▶ _Task details_
Every entry must be repeated exactly. Exclude all pictures.

▶ _Source data_
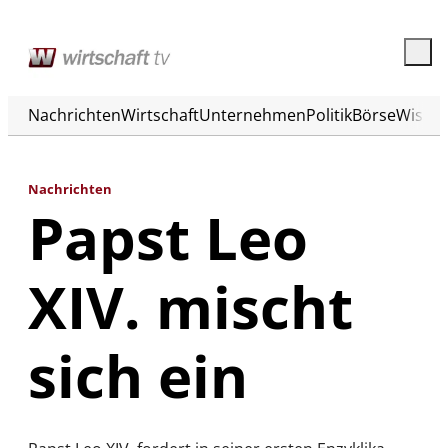
Nachrichten
Wirtschaft
Unternehmen
Politik
Börse
Wisse
Nachrichten
Papst Leo
XIV. mischt
sich ein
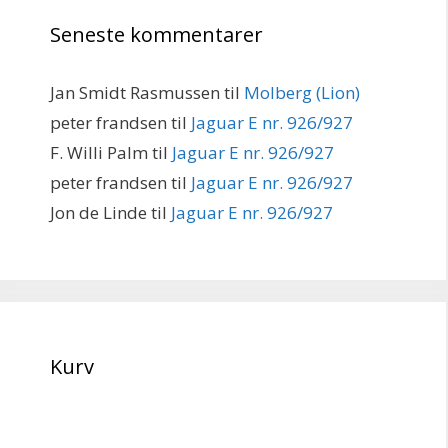
Seneste kommentarer
Jan Smidt Rasmussen
til
Molberg (Lion)
peter frandsen
til
Jaguar E nr. 926/927
F. Willi Palm
til
Jaguar E nr. 926/927
peter frandsen
til
Jaguar E nr. 926/927
Jon de Linde
til
Jaguar E nr. 926/927
Kurv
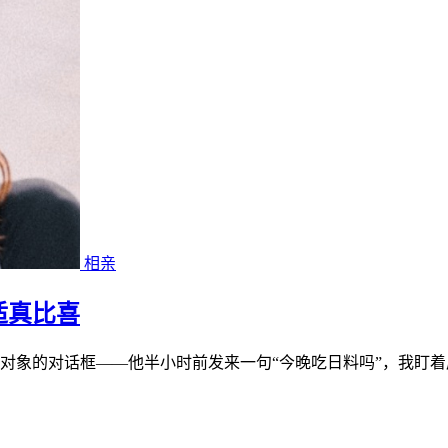
相亲
适真比喜
对象的对话框——他半小时前发来一句“今晚吃日料吗”，我盯着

▶ _Finished task_
Nachrichten
Wirtschaft
Unternehmen
Politik
Börse
Wisse
Nachrichten
Papst Leo
XIV. mischt
sich ein
Seneste kommentarer
Jan Smidt Rasmussen
til
Molberg (Lion)
peter frandsen
til
Jaguar E nr. 926/927
F. Willi Palm
til
Jaguar E nr. 926/927
peter frandsen
til
Jaguar E nr. 926/927
Jon de Linde
til
Jaguar E nr. 926/927
Kurv
相亲
适真比喜
对象的对话框——他半小时前发来一句“今晚吃日料吗”，我盯着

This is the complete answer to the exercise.